== Material supplied ==

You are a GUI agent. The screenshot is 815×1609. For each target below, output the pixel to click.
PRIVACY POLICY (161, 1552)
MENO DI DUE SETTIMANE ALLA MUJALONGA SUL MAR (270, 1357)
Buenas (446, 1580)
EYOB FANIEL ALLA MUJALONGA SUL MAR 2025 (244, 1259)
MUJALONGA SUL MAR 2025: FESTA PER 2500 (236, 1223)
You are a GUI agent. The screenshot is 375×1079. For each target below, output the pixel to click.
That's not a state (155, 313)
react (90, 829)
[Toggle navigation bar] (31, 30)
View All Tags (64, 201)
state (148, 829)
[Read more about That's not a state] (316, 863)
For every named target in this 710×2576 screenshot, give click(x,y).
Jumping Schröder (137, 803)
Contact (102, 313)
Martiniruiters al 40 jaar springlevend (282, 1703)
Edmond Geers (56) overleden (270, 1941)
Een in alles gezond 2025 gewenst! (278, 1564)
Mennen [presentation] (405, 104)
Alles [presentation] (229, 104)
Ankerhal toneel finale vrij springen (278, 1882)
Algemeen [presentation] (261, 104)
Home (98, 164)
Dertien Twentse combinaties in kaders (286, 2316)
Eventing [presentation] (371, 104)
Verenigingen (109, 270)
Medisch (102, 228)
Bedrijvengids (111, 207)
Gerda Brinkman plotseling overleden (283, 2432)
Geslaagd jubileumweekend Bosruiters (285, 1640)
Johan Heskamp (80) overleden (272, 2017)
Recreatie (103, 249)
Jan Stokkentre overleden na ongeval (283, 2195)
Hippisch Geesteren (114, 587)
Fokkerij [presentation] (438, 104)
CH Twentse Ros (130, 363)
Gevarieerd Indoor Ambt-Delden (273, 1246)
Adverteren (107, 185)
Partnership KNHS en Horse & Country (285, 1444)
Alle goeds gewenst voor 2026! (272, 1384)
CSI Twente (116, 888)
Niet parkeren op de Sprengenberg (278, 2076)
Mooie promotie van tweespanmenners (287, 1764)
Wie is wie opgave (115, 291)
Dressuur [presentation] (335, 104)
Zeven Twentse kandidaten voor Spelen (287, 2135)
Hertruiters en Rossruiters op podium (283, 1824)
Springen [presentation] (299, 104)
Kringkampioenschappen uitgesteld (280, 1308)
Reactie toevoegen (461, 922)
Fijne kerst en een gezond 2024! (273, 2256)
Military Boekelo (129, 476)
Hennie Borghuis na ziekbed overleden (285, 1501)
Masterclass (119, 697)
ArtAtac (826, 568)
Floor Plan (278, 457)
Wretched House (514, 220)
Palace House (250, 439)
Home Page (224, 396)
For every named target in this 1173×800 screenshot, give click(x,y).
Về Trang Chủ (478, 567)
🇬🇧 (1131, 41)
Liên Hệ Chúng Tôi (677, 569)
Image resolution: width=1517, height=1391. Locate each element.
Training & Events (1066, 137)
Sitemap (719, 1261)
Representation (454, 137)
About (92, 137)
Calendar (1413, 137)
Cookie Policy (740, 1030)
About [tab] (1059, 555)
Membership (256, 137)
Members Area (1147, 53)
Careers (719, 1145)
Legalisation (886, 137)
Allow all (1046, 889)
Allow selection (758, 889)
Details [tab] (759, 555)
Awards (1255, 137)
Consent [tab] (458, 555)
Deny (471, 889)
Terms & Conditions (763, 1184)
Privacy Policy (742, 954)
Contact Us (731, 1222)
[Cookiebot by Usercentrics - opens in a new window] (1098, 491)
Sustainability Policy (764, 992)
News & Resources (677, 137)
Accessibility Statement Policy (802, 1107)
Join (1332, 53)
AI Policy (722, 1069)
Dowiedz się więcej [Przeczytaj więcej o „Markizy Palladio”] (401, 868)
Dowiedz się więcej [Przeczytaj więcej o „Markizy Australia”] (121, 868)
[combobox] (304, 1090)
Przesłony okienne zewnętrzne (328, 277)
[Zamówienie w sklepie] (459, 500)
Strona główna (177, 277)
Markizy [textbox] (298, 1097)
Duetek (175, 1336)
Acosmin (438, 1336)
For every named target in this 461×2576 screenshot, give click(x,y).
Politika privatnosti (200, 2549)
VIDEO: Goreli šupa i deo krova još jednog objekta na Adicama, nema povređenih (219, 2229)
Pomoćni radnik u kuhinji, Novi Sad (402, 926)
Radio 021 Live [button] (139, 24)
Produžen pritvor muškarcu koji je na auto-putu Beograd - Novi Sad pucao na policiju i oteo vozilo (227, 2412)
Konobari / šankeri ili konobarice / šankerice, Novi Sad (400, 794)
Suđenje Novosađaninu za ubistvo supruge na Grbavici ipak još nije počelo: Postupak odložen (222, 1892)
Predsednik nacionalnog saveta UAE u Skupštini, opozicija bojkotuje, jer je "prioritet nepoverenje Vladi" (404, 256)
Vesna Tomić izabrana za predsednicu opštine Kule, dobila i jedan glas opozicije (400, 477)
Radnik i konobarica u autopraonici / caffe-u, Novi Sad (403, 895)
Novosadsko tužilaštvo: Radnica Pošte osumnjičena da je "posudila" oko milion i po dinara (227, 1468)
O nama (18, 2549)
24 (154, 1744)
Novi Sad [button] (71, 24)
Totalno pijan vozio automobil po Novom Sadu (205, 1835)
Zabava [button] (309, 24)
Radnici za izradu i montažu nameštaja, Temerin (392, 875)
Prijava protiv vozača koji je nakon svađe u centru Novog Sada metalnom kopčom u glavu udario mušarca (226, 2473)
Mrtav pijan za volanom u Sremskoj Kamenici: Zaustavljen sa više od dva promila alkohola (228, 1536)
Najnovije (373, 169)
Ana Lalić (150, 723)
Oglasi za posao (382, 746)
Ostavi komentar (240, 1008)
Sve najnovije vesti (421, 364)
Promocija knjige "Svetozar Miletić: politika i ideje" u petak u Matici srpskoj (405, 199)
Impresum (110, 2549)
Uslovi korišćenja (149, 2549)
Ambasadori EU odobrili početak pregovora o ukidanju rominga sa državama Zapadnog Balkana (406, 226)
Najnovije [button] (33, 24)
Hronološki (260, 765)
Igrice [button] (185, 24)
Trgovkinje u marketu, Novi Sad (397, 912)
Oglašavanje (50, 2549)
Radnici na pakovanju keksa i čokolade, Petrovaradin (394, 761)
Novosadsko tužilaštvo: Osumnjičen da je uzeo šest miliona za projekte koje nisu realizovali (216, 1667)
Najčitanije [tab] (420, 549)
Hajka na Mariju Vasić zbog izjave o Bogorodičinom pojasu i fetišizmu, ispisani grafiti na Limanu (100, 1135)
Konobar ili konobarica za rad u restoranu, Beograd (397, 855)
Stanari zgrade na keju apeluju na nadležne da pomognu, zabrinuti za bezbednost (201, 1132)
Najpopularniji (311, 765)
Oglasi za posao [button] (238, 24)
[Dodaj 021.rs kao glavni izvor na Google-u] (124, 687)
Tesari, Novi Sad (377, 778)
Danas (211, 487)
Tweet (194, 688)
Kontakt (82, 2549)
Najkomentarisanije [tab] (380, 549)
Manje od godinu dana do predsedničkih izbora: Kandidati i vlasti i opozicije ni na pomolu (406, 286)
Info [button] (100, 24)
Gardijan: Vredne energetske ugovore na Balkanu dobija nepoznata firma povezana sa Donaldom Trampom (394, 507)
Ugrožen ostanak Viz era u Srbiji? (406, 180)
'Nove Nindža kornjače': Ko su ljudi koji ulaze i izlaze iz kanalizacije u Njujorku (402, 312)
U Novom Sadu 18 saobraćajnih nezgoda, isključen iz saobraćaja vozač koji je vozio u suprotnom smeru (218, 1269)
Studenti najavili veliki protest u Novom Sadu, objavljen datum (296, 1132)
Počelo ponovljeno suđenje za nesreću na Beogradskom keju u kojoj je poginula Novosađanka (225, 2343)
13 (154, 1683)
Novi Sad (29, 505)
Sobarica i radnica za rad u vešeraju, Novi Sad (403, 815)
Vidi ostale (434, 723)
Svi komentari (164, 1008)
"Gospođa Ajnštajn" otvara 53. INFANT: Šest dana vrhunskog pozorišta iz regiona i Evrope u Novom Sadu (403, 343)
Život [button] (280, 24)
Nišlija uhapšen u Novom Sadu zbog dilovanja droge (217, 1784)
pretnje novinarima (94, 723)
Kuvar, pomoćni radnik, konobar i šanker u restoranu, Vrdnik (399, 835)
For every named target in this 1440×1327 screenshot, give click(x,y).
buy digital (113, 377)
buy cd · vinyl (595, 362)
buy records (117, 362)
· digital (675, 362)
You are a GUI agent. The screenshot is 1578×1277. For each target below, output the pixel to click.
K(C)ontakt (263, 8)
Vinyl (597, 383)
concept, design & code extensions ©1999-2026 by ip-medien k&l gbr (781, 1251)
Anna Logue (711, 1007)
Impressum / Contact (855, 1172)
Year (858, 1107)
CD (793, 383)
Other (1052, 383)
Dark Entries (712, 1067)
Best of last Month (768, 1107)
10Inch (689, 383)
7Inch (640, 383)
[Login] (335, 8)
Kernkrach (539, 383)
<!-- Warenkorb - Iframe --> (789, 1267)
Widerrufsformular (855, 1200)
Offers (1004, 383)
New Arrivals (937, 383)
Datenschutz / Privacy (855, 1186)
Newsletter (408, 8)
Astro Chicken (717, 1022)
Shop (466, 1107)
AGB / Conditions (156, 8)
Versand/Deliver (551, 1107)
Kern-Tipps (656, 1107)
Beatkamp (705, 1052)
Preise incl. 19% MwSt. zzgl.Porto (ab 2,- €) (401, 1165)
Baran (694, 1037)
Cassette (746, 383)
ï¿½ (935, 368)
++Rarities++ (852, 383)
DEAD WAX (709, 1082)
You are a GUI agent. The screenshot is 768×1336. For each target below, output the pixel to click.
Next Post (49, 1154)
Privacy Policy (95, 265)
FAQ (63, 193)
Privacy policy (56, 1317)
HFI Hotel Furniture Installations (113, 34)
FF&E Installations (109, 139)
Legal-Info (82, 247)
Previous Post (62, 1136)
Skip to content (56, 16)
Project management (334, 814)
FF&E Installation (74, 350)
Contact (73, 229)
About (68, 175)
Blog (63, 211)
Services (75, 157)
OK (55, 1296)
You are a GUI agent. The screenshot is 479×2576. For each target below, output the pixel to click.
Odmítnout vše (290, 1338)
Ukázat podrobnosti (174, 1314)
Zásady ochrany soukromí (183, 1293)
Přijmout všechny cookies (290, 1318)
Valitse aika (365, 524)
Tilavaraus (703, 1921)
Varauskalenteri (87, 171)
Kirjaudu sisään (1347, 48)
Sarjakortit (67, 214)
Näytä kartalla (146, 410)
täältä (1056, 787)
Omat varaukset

== Prompt ==
All that is wanted is the stretch of lines above from the one containing "Najkomentarisanije [tab] (380, 549)" through the one containing "Beatkamp (705, 1052)", duplicated exactly.

== Your solution ==
Najkomentarisanije [tab] (380, 549)
Manje od godinu dana do predsedničkih izbora: Kandidati i vlasti i opozicije ni na pomolu (406, 286)
Info [button] (100, 24)
Gardijan: Vredne energetske ugovore na Balkanu dobija nepoznata firma povezana sa Donaldom Trampom (394, 507)
Ugrožen ostanak Viz era u Srbiji? (406, 180)
'Nove Nindža kornjače': Ko su ljudi koji ulaze i izlaze iz kanalizacije u Njujorku (402, 312)
U Novom Sadu 18 saobraćajnih nezgoda, isključen iz saobraćaja vozač koji je vozio u suprotnom smeru (218, 1269)
Studenti najavili veliki protest u Novom Sadu, objavljen datum (296, 1132)
Počelo ponovljeno suđenje za nesreću na Beogradskom keju u kojoj je poginula Novosađanka (225, 2343)
13 (154, 1683)
Novi Sad (29, 505)
Sobarica i radnica za rad u vešeraju, Novi Sad (403, 815)
Vidi ostale (434, 723)
Svi komentari (164, 1008)
"Gospođa Ajnštajn" otvara 53. INFANT: Šest dana vrhunskog pozorišta iz regiona i Evrope u Novom Sadu (403, 343)
Život [button] (280, 24)
Nišlija uhapšen u Novom Sadu zbog dilovanja droge (217, 1784)
pretnje novinarima (94, 723)
Kuvar, pomoćni radnik, konobar i šanker u restoranu, Vrdnik (399, 835)
For every named target in this 1440×1327 screenshot, give click(x,y).
buy digital (113, 377)
buy cd · vinyl (595, 362)
buy records (117, 362)
· digital (675, 362)
You are a GUI agent. The screenshot is 1578×1277. For each target below, output the pixel to click.
K(C)ontakt (263, 8)
Vinyl (597, 383)
concept, design & code extensions ©1999-2026 by ip-medien k&l gbr (781, 1251)
Anna Logue (711, 1007)
Impressum / Contact (855, 1172)
Year (858, 1107)
CD (793, 383)
Other (1052, 383)
Dark Entries (712, 1067)
Best of last Month (768, 1107)
10Inch (689, 383)
7Inch (640, 383)
[Login] (335, 8)
Kernkrach (539, 383)
<!-- Warenkorb - Iframe --> (789, 1267)
Widerrufsformular (855, 1200)
Offers (1004, 383)
New Arrivals (937, 383)
Datenschutz / Privacy (855, 1186)
Newsletter (408, 8)
Astro Chicken (717, 1022)
Shop (466, 1107)
AGB / Conditions (156, 8)
Versand/Deliver (551, 1107)
Kern-Tipps (656, 1107)
Beatkamp (705, 1052)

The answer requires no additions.